Liv got a plate of food that rivaled Ulric’s. Audun’s eating habits were more sedate, or more typically Raumsdalian. Do I want him along? Hamnet Thyssen wondered. But that wasn’t quite the right question. Can I really stand to have him along?
He looked over at Liv. She wouldn’t come north if he told Audun to stay behind. Why should she, when the Rulers had already conquered the Bizogots? Next to that, why did she, why should she, care a copper for what happened to the Empire? But Hamnet knew he needed her wizardry, and Audun’s, too. They hadn’t beaten the Rulers, but had challenged them. And if they worked with Marcovefa . . .
If they work with Marcovefa, I’m stuck with them, he thought. Maybe, if he was sleeping with Marcovefa, seeing Liv wouldn’t make him feel as if someone were sticking skewers into his marrow. He could hope it wouldn’t, anyhow.
In strutted Trasamund. The Bizogot jarl had his arrogance back, however much it had suffered up on the frozen steppe. He waved to Count Hamnet, then went over to the cook and came back to the table with two large plates groaningly full of food. As he set them down, he growled, “Let’s go north and kill all those miserable mammoth turds!”
“We will if we can,” Hamnet said. “This ought to be our best chance.”
“Nothing else matters. Nothing,” the Bizogot said, and fell to eating as if there were no tomorrow.
“Nothing?” Gudrid murmured. Did she mean the way he was stuffing himself, or was she thinking of herself first as she so often did? She’d taken him into her bed almost under Eyvind Torfinn’s nose. Was she reminding him of it, again right past her husband? She hadn’t been that shameless even with Hamnet – or, if she had, he hadn’t noticed at the time.
Whatever she was looking for from Trasamund, she didn’t get it. “Nothing!” he said emphatically, his mouth full of sausage.
Marcovefa laughed softly. Did she know what was going on there? Had she heard, or perhaps somehow divined it? Hamnet Thyssen didn’t know. Gudrid couldn’t have known, either, but her baleful stare said she didn’t like any of what she was thinking. Still, all she did was stare. She must not have felt like taking on another wizard just yet.
All the same, Hamnet was anything but sorry to be leaving Eyvind Torfinn’s house.
By the way things looked, Earl Eyvind’s stablehands were anything but sorry to see Hamnet and his companions go. The stables were enormous; Eyvind could afford not only the best but the most. Even so, feeding and grooming and caring for all those extra animals must have been a burden. The good-byes from the grooms and their assistants seemed most heartfelt.
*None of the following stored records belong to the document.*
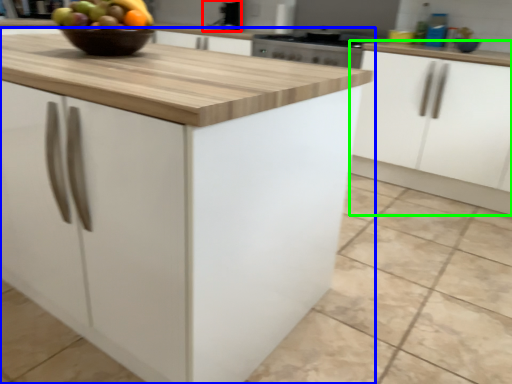 Question: Considering the real-world distances, which object is farthest from sink (highlighted by a red box)? cabinetry (highlighted by a blue box) or cabinetry (highlighted by a green box)?

Choices:
 (A) cabinetry
 (B) cabinetry

Answer: (A) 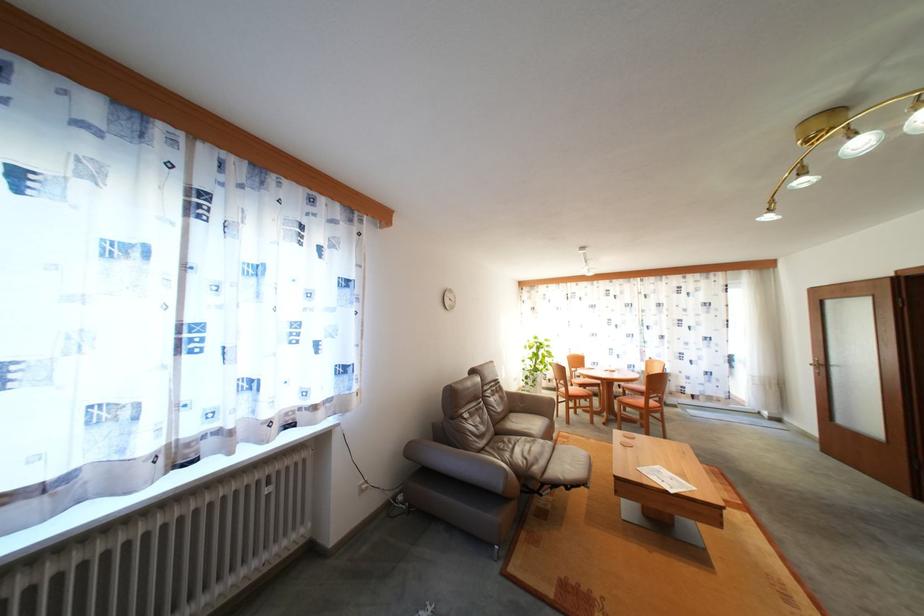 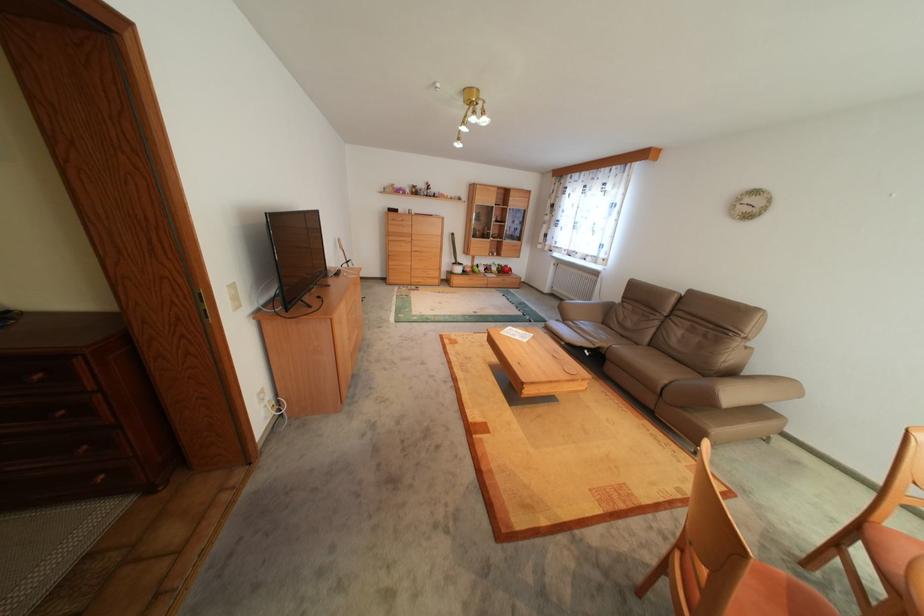 In the second image, find the point that corresponds to the point at 507,390 in the first image.

(715, 334) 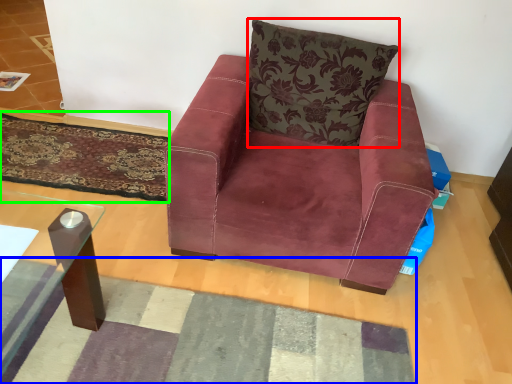 Question: Which object is positioned closest to pillow (highlighted by a red box)? Select from mat (highlighted by a blue box) and mat (highlighted by a green box).

Choices:
 (A) mat
 (B) mat

Answer: (B) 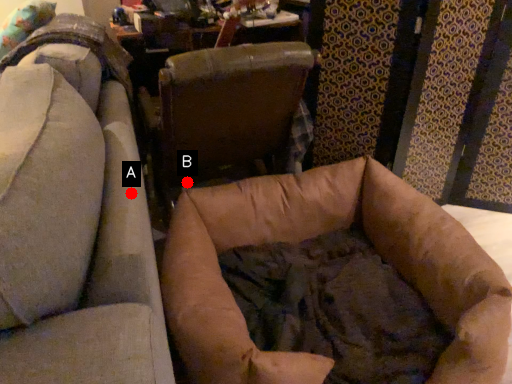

Out through the streets of Nidaros again, this time zigzagging towards the north gate. The Breath of God was blowing. Maybe cities far, far to the south had streets that ran north and south. Nidaros didn’t, and likely never would.
Fog puffed from Count Hamnet’s mouth and nostrils every time he breathed out, but the wind took it and blew it away. He didn’t like getting the Breath of God full in his face. Even here, a long way from the Glacier, it blew bitterly cold. So he thought, anyway. Trasamund and some of the other Bizogots smiled at the familiar blast. Someone – Hamnet thought it was Mar-comer of the Leaping Lynxes – said, “This place is wonderful, but it was too stinking hot before.”
“Some people don’t know when they’re well off,” Ulric Skakki said.
“Like us, riding north?” Hamnet suggested. Ulric sketched a salute, yielding the point.
A caravan from the north was coming into Nidaros when Hamnet and his companions got to the gate. “What’s the news?” Ulric asked. Hamnet supposed he would have thought of the question, too, but certainly not so fast.